In any case, one hopes it doesn’t come to any of that.
“A consensus blue sweep with known results in 48 hours would make the political contest largely a non-event from the perspective of US rates,” BMO’s Ian Lyngen, Ben Jeffrey, and Jon Hill wrote Friday afternoon. “Although Trump’s election four years ago was a surprise, going into election day he had around 1/3 odds,” they went on to say, noting that “the difference in 2020 suggests that a more decisive result could shorten the period of uncertainty that is likely to follow the closing of the polls on Tuesday night.”
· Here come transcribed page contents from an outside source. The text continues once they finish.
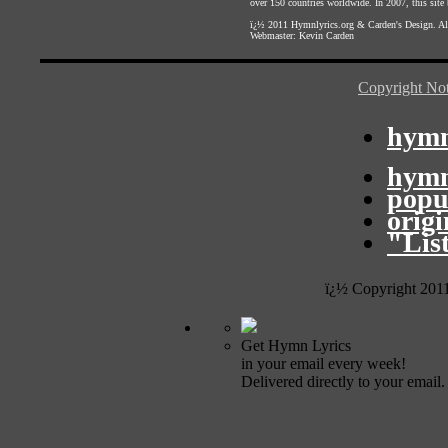
over 150 countries worldwide. In 2007, this site b
ï¿½ 2011
Hymnlyrics.org
&
Carden's Design
. A
Webmaster:
Kevin Carden
Copyright Not
hymn
hymn
popu
orig
"Lis
ï¿½ Copyright 201
Get Hymn Lyrics
in your email every week!
Delivered directly to your email.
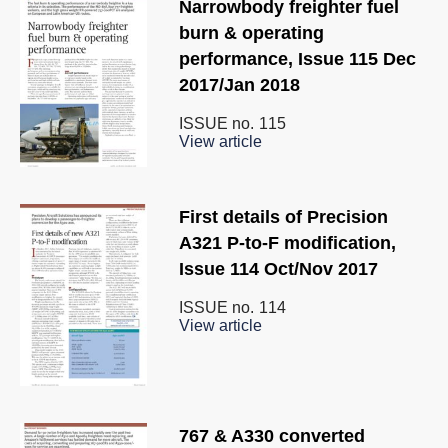
Narrowbody freighter fuel
burn & operating
performance, Issue 115 Dec
2017/Jan 2018
ISSUE no.
115
View article
First details of Precision
A321 P-to-F modification,
Issue 114 Oct/Nov 2017
ISSUE no.
114
View article
767 & A330 converted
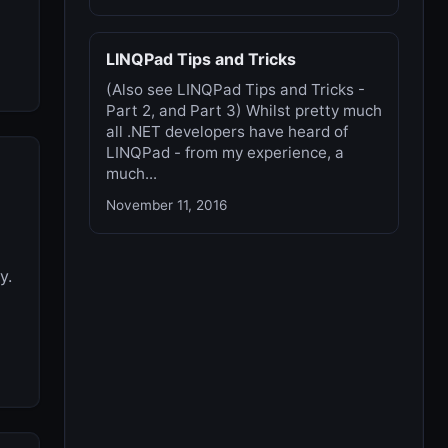
LINQPad Tips and Tricks
(Also see LINQPad Tips and Tricks -
Part 2, and Part 3) Whilst pretty much
all .NET developers have heard of
LINQPad - from my experience, a
much...
November 11, 2016
y.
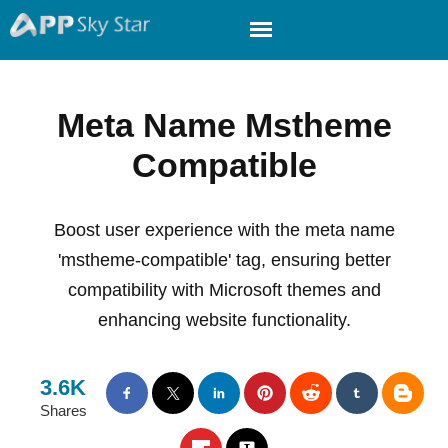
Meta Name Mstheme
Compatible
Boost user experience with the meta name
'mstheme-compatible' tag, ensuring better
compatibility with Microsoft themes and
enhancing website functionality.
3.6K
Shares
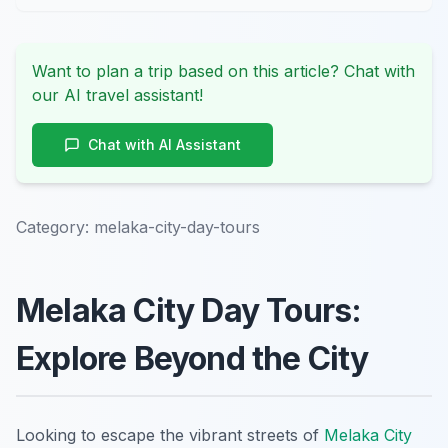
Want to plan a trip based on this article? Chat with
our AI travel assistant!
Chat with AI Assistant
Category:
melaka-city-day-tours
Melaka City Day Tours:
Explore Beyond the City
Looking to escape the vibrant streets of
Melaka City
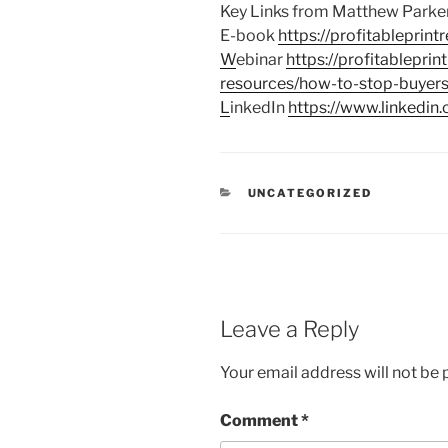
Key Links from Matthew Parke
E-book
https://profitableprin
W
ebinar
https://profitableprin
resources/how-to-stop-buyers
L
inkedIn
https://www.linkedin.
CATEGORIES
UNCATEGORIZED
Leave a Reply
Your email address will not be 
Comment
*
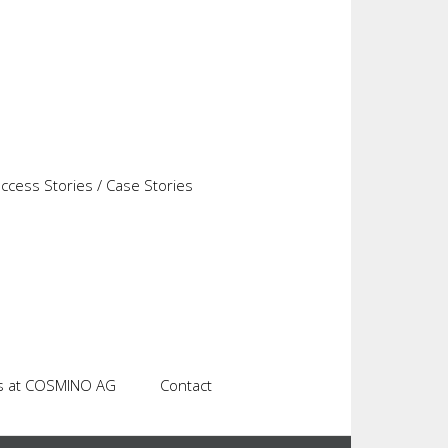
 target time for the items to be manufactured is
stem. Regardless of the extent to which tracked
every actual cycle of a machine or a tool. The
alized on the machine. Assessments can be used
l cycle time.
cess Stories / Case Stories
s at COSMINO AG
Contact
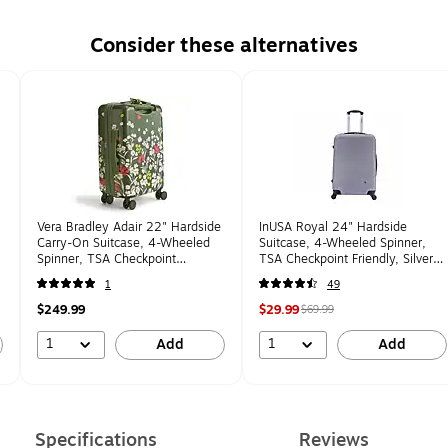
Consider these alternatives
Vera Bradley Adair 22" Hardside
InUSA Royal 24" Hardside
Carry-On Suitcase, 4-Wheeled
Suitcase, 4-Wheeled Spinner,
Spinner, TSA Checkpoint
TSA Checkpoint Friendly, Silver
Friendly, Breezy Meadow Floral
(IUROY00M-SIL)
1
49
(5211921388)
$249.99
$29.99
$69.99
1
1
Add
Add
Specifications
Reviews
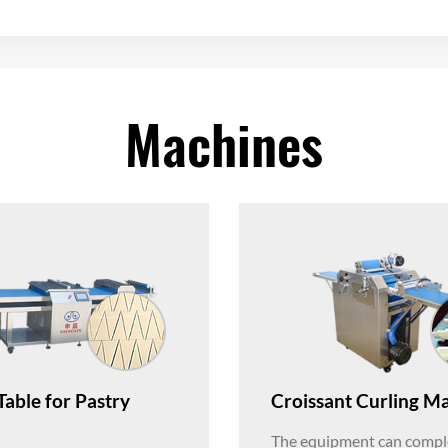
Machines
Table for Pastry
Croissant Curling M
The equipment can comple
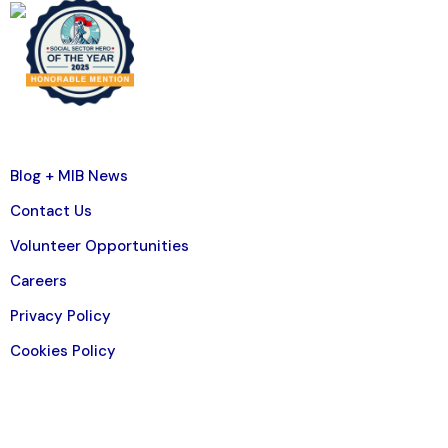
Blog + MIB News
Contact Us
Volunteer Opportunities
Careers
Privacy Policy
Cookies Policy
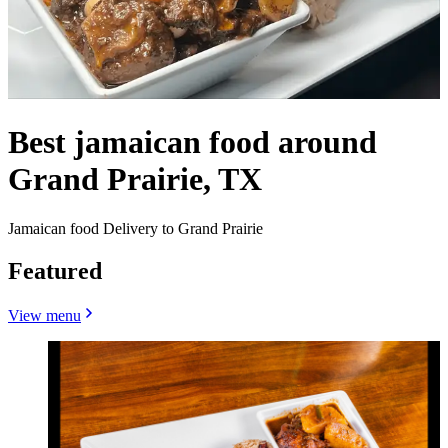
Best jamaican food around
Grand Prairie, TX
Jamaican food Delivery to Grand Prairie
Featured
View menu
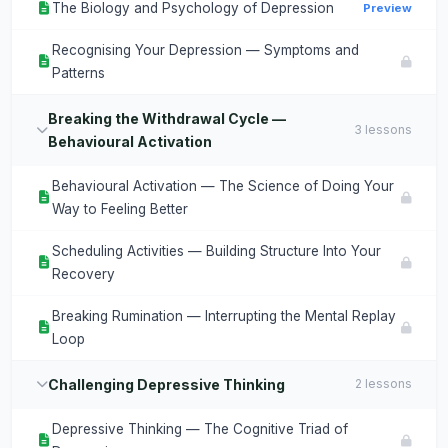
The Biology and Psychology of Depression
Preview
Recognising Your Depression — Symptoms and
Patterns
Breaking the Withdrawal Cycle —
3 lessons
Behavioural Activation
Behavioural Activation — The Science of Doing Your
Way to Feeling Better
Scheduling Activities — Building Structure Into Your
Recovery
Breaking Rumination — Interrupting the Mental Replay
Loop
Challenging Depressive Thinking
2 lessons
Depressive Thinking — The Cognitive Triad of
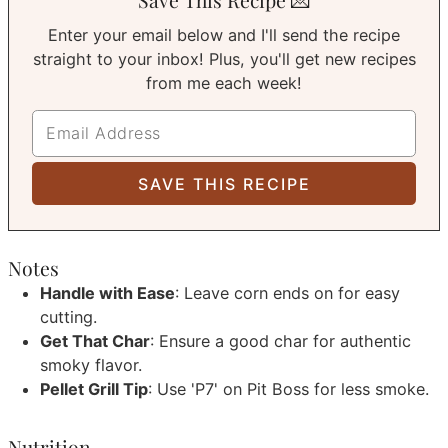
Enter your email below and I'll send the recipe
straight to your inbox! Plus, you'll get new recipes
from me each week!
Notes
Handle with Ease
: Leave corn ends on for easy
cutting.
Get That Char
: Ensure a good char for authentic
smoky flavor.
Pellet Grill Tip
: Use 'P7' on Pit Boss for less smoke.
Nutrition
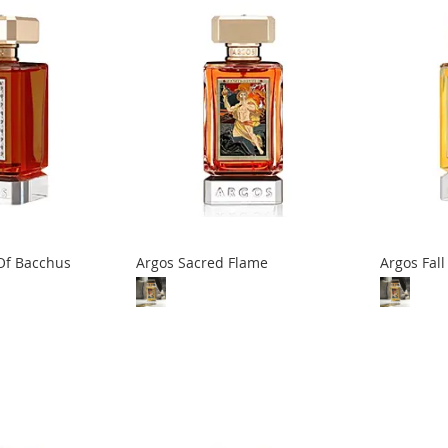
Of Bacchus
Argos Sacred Flame
Argos Fal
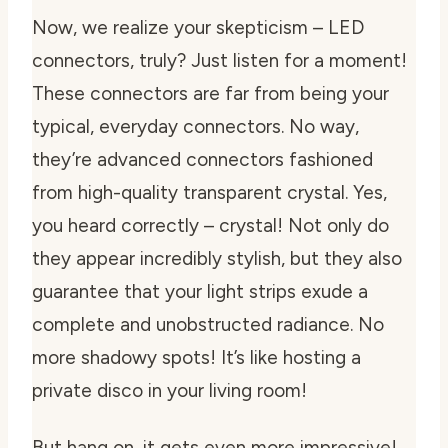
Now, we realize your skepticism – LED
connectors, truly? Just listen for a moment!
These connectors are far from being your
typical, everyday connectors. No way,
they’re advanced connectors fashioned
from high-quality transparent crystal. Yes,
you heard correctly – crystal! Not only do
they appear incredibly stylish, but they also
guarantee that your light strips exude a
complete and unobstructed radiance. No
more shadowy spots! It’s like hosting a
private disco in your living room!
But hang on, it gets even more impressive!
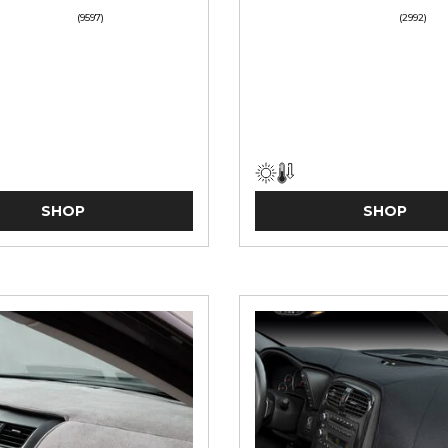
(9597)
(2992)
SHOP
SHOP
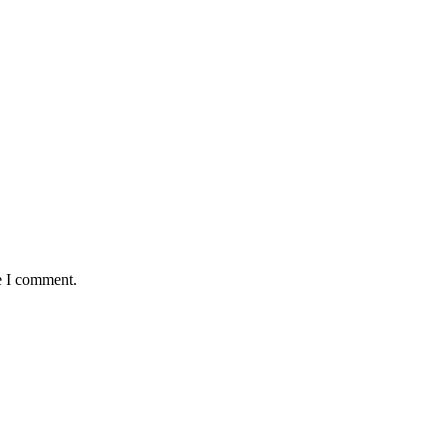
e I comment.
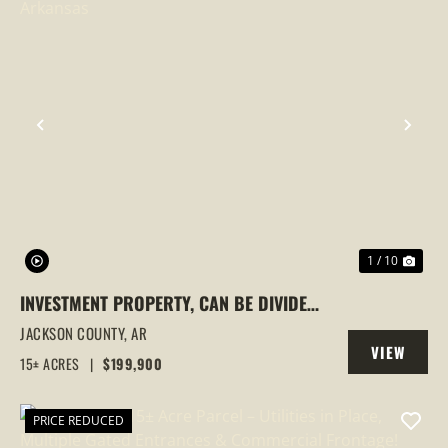
PREVIOUS
NEX
1 / 10
INVESTMENT PROPERTY, CAN BE DIVIDED,
NEWPORT, ARKANSAS
JACKSON COUNTY,
AR
VIEW
15± ACRES
|
$199,900
PROPERTY
PRICE REDUCED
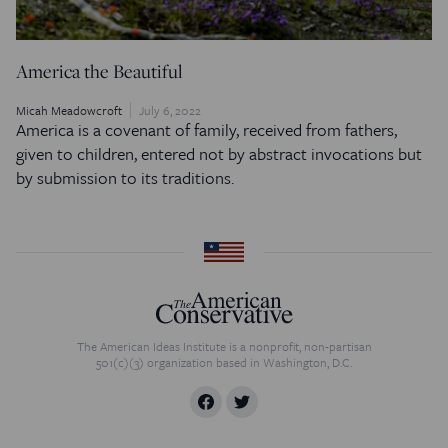
America the Beautiful
Micah Meadowcroft
July 6, 2022
America is a covenant of family, received from fathers,
given to children, entered not by abstract invocations but
by submission to its traditions.
The American Ideas Institute is a nonprofit, non-partisan
501(c)(3) organization based in Washington, D.C.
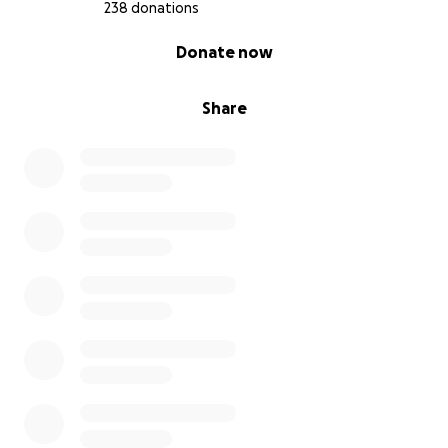
238 donations
0% complete
Donate now
Share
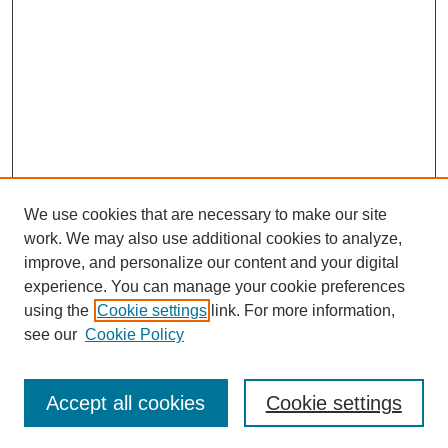
We use cookies that are necessary to make our site
work. We may also use additional cookies to analyze,
improve, and personalize our content and your digital
experience. You can manage your cookie preferences
using the
Cookie settings
link. For more information,
see our
Cookie Policy
Search
Accept all cookies
Cookie settings
Enter search terms:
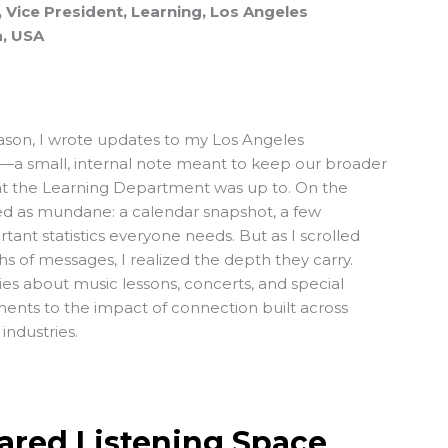
 Vice President, Learning, Los Angeles
a, USA
ason, I wrote updates to my Los Angeles
—a small, internal note meant to keep our broader
hat the Learning Department was up to. On the
wed as mundane: a calendar snapshot, a few
rtant statistics everyone needs. But as I scrolled
 of messages, I realized the depth they carry.
ies about music lessons, concerts, and special
ents to the impact of connection built across
industries.
ared Listening Space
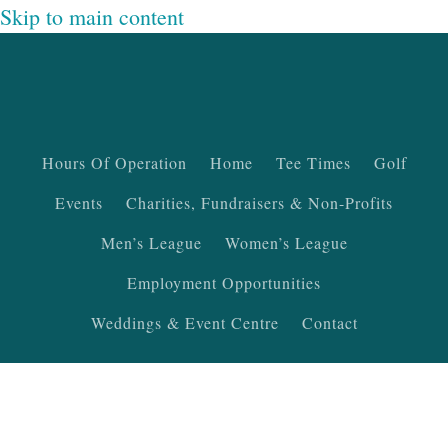
Skip to main content
Hours Of Operation
Home
Tee Times
Golf
Events
Charities, Fundraisers & Non-Profits
Men’s League
Women’s League
Employment Opportunities
Weddings & Event Centre
Contact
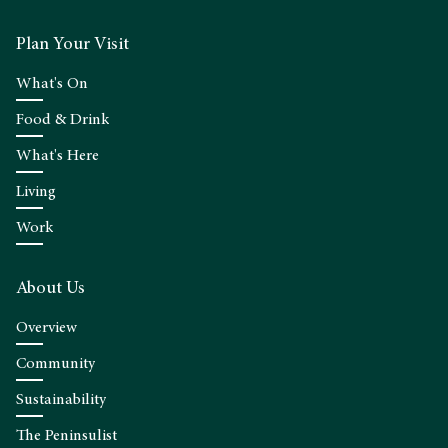
Plan Your Visit
What's On
Food & Drink
What's Here
Living
Work
About Us
Overview
Community
Sustainability
The Peninsulist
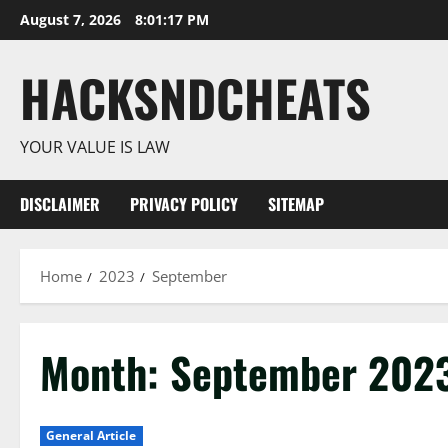
Skip
August 7, 2026
8:01:18 PM
to
content
HACKSNDCHEATS
YOUR VALUE IS LAW
DISCLAIMER
PRIVACY POLICY
SITEMAP
Home
2023
September
Month:
September 202
General Article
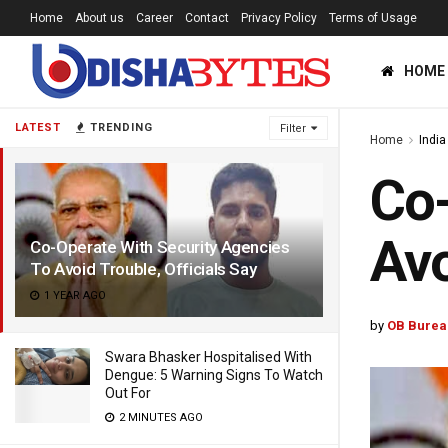
Home
About us
Career
Contact
Privacy Policy
Terms of Usage
HOME
LATEST
TRENDING
Filter
Home
India
Co-
Avo
Co-Operate With Security Agencies
To Avoid Trouble, Officials Say
1 YEAR AGO
by
OB Burea
Swara Bhasker Hospitalised With
Dengue: 5 Warning Signs To Watch
Out For
2 MINUTES AGO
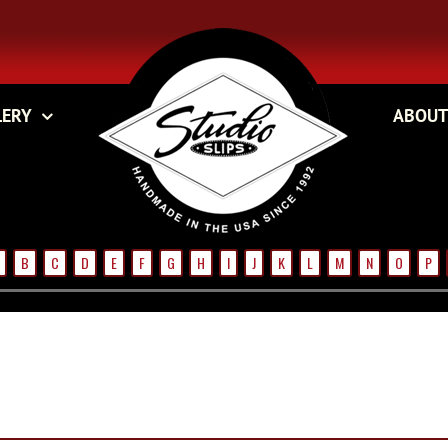
LERY
ABOUT
B
C
D
E
F
G
H
I
J
K
L
M
N
O
P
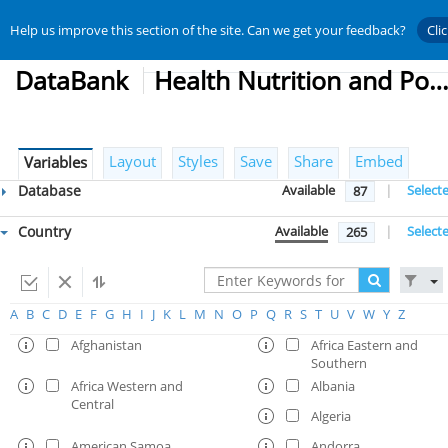
Help us improve this section of the site. Can we get your feedback?
Cli
DataBank
Health Nutrition and Population Statist
Layout
Styles
Save
Share
Embed
Variables
Database
Available
|
Select
87
Country
Available
|
Select
265
A
B
C
D
E
F
G
H
I
J
K
L
M
N
O
P
Q
R
S
T
U
V
W
Y
Z
Afghanistan
Africa Eastern and
Southern
Africa Western and
Albania
Central
Algeria
American Samoa
Andorra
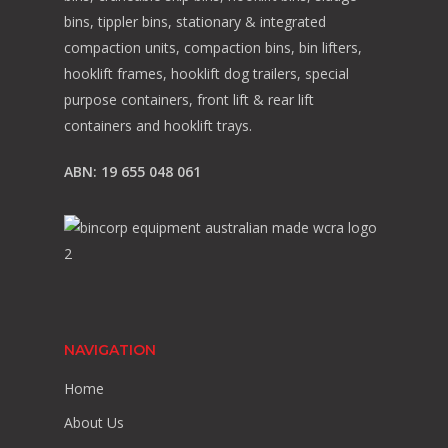
bins, tippler bins, stationary & integrated
compaction units, compaction bins, bin lifters,
hooklift frames, hooklift dog trailers, special
purpose containers, front lift & rear lift
containers and hooklift trays.
ABN: 19 655 048 061
NAVIGATION
Home
About Us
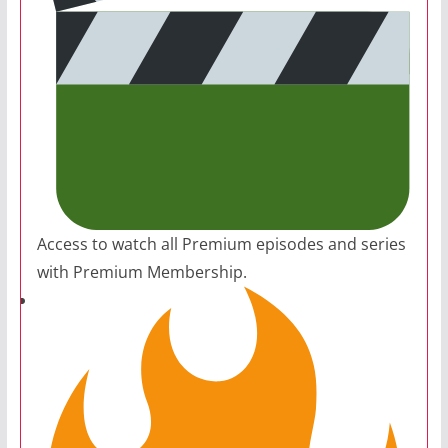
Access to watch all Premium episodes and series
with Premium Membership.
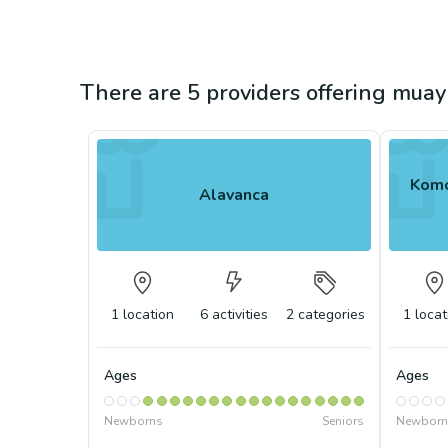
There are 5 providers offering muay 
Komo
Alavanca
1
location
6
activities
2
categories
1
locat
Ages
Ages
Newborns
Seniors
Newborn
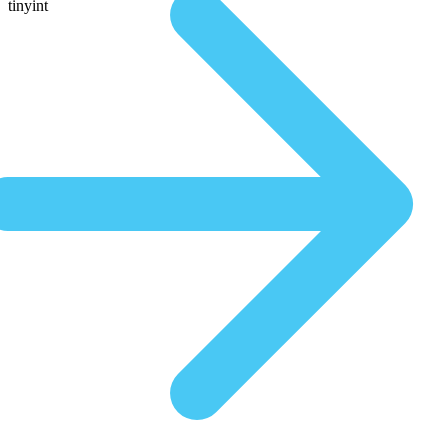
tinyint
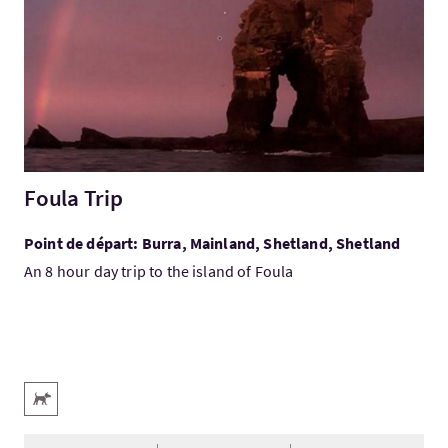
Foula Trip
Point de départ: Burra, Mainland, Shetland, Shetland
An 8 hour day trip to the island of Foula
Services
Animaux acceptés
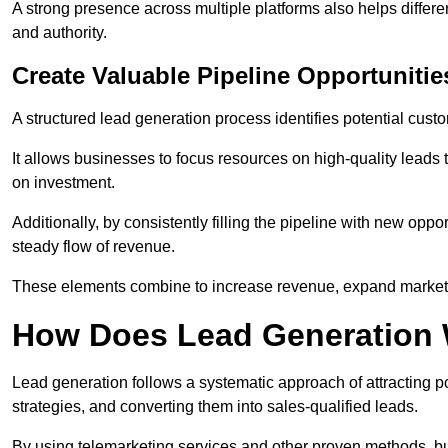
A strong presence across multiple platforms also helps differe
and authority.
Create Valuable Pipeline Opportunitie
A structured lead generation process identifies potential custo
It allows businesses to focus resources on high-quality leads t
on investment.
Additionally, by consistently filling the pipeline with new o
steady flow of revenue.
These elements combine to increase revenue, expand market 
How Does Lead Generation
Lead generation follows a systematic approach of attracting 
strategies, and converting them into sales-qualified leads.
By using telemarketing services and other proven methods, bu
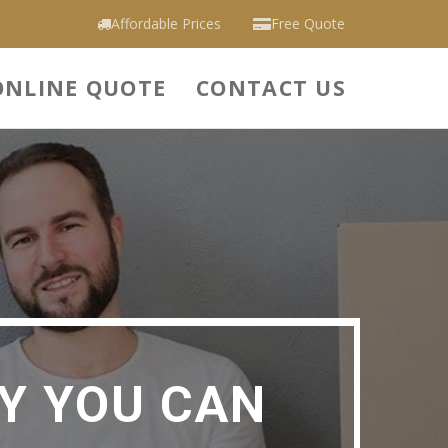
Affordable Prices
Free Quote
ONLINE QUOTE
CONTACT US
Y YOU CAN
Through all of this, let us not forget the pandemic. Some voters surely haven’t and neither have the victims or the grieving loved ones of those who lost their lives.
The US is now on track to begin logging between 90,000 and 100,000 new daily infections if no aggressive steps are taken to contain the spread. Europe’s largest economies are now back under lockdown, and despite Americans being generally averse to any kind of mandatory containment protocols, one wonders how many people need to die before enough is enough. Total American fatalities are closing in on a quarter-million.
Total US cases surpassed 9 million. I guess one way to look at it is just that if we keep going on the current trajectory, everyone in the country will eventually catch the virus. Now that’s herd immunity.